BACKGROUND
Acute pancreatitis, a potentially lethal ailment that sees a surge in mortality rates when sepsis onset occurs, is quite prevalent. Given its severity, early intervention and tailored treatment become pivotal--underscored by the urgent need to anticipate mortality in patients plagued by acute pancreatitis complicated by sepsis. This highlights the crucial demand for the development of a cogent, interpretable mortality prediction model.
OBJECTIVE
The objective of this study is to establish and validate a machine learning predictive model for determining the risk of in-hospital mortality in patients with acute pancreatitis (AP) complicated by sepsis. AP is a prevalent and potentially fatal inflammatory condition of the pancreas.
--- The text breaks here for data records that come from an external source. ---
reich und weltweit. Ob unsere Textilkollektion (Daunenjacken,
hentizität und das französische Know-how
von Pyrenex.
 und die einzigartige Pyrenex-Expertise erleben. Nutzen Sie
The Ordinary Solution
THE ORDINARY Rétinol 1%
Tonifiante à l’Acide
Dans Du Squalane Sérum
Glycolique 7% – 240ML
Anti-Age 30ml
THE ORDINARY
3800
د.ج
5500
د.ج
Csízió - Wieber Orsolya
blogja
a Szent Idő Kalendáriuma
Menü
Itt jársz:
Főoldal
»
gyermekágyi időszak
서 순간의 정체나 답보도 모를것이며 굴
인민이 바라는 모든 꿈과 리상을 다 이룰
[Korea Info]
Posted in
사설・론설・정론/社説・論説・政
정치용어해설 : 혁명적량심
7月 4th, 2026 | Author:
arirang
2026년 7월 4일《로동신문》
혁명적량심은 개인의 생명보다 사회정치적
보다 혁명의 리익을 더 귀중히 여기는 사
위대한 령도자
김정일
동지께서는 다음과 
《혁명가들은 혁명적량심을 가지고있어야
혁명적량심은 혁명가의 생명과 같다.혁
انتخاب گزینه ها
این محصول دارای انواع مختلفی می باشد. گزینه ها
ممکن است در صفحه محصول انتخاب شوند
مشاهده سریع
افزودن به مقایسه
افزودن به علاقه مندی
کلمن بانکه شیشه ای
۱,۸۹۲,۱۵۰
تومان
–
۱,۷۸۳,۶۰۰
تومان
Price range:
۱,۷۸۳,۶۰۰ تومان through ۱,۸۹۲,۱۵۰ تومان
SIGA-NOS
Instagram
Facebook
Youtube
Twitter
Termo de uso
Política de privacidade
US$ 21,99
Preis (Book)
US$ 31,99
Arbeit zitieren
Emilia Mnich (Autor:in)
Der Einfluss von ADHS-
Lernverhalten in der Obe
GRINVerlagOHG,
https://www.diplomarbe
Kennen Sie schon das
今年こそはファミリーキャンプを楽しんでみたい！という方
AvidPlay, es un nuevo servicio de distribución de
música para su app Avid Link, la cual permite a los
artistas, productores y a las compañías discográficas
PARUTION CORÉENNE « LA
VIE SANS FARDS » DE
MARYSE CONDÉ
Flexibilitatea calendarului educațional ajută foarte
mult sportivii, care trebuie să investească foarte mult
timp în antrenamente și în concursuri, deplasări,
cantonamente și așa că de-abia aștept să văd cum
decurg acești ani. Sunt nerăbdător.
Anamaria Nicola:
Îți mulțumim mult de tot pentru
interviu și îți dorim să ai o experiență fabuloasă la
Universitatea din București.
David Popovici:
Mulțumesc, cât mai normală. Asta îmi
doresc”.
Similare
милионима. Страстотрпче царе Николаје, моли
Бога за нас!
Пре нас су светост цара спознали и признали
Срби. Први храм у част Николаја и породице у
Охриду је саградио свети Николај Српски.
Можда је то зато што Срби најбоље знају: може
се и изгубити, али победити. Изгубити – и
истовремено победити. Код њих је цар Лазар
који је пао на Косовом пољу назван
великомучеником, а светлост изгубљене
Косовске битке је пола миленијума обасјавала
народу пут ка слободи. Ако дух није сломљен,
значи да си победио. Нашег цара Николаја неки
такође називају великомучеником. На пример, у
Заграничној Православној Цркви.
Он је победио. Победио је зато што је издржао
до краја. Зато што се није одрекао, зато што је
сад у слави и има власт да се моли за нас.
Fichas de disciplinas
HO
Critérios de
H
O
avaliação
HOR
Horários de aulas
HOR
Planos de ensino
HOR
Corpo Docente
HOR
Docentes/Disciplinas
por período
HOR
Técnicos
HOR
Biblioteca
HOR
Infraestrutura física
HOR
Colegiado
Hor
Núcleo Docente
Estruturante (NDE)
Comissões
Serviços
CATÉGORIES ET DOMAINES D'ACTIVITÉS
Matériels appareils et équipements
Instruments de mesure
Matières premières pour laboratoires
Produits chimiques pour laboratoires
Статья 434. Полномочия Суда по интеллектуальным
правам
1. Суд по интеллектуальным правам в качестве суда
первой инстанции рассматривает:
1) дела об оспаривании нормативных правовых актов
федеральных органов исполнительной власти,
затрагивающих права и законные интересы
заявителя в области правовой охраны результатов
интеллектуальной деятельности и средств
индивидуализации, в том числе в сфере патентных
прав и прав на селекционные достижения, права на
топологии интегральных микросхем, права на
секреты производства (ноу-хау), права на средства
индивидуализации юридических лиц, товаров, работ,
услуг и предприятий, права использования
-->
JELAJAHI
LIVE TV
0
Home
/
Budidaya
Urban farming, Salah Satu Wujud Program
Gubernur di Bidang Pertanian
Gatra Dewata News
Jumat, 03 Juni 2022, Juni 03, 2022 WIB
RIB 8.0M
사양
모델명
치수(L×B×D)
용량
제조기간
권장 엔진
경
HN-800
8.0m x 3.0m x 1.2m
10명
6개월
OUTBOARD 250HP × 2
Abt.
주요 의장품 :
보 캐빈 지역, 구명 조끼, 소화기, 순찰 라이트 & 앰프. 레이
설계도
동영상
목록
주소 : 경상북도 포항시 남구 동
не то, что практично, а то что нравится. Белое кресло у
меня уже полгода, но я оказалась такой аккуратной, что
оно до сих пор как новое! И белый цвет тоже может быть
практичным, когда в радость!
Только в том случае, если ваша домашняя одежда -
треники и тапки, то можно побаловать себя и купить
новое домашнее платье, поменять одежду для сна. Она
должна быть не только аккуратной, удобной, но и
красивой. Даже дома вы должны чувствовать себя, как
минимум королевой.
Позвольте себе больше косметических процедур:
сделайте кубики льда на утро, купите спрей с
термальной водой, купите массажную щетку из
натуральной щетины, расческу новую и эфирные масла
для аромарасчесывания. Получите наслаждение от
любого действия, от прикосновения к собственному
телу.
When sepsis complicates AP, the likelihood of multiple organ dysfunction syndrome (MODS) increases, resulting in a very poor prognosis.
METHODS
This study utilized patient cohorts from the MIMIC-III, MIMIC-IV, and eICU databases to conduct a regression analysis for both model development and validation. Feature selection was performed using the LASSO method and feature importance based on SHAP values, resulting in the establishment of 11 different machine learning predictive models. A stacked ensemble learning predictive model was developed using the Stacking ensemble algorithm. Model performance was evaluated using various metrics, including areas under the receiver operating characteristic (ROC) curves (AUC), PR curves, accuracy, recall, and F1 scores. The models were explained using the Kernel-SHAP algorithm and LIME algorithm.
RESULTS
An ensemble learning predictive model named AQlearner was developed based on feature variables screened via SHAP importance. The AUC value of AQlearner not only exceeded that of other individual models but also was higher than any machine learning predictive model established on variables screened out via LASSO, with an AUC reaching up to 0.873. Other performance indicators also showed excellent results. In the external validation cohort, the model's performance remained outstanding and was eventually selected. The Kernel-SHAP algorithm and LIME algorithm were used to interpret the machine learning models, and the results showed that this approach is feasible.
CONCLUSIONS
This study aimed to construct a machine-learning prediction model to evaluate the risk of in-hospital mortality in patients with acute pancreatitis complicated by sepsis. In clinical practice, feature selection based on the SHAP algorithm outperforms that based on Lasso. Furthermore, our ensemble learning predictive model exhibits superior performance compared to traditional single machine learning predictive models. The interpretability of machine learning models can be enhanced through the Kernel-SHAP algorithm and LIME algorithm. This SHAP feature importance-based model is highly suitable for clinical practice, as it can assist physicians in comprehending the underlying causes of predicted death and evaluating the in-hospital outcomes of critically ill patients.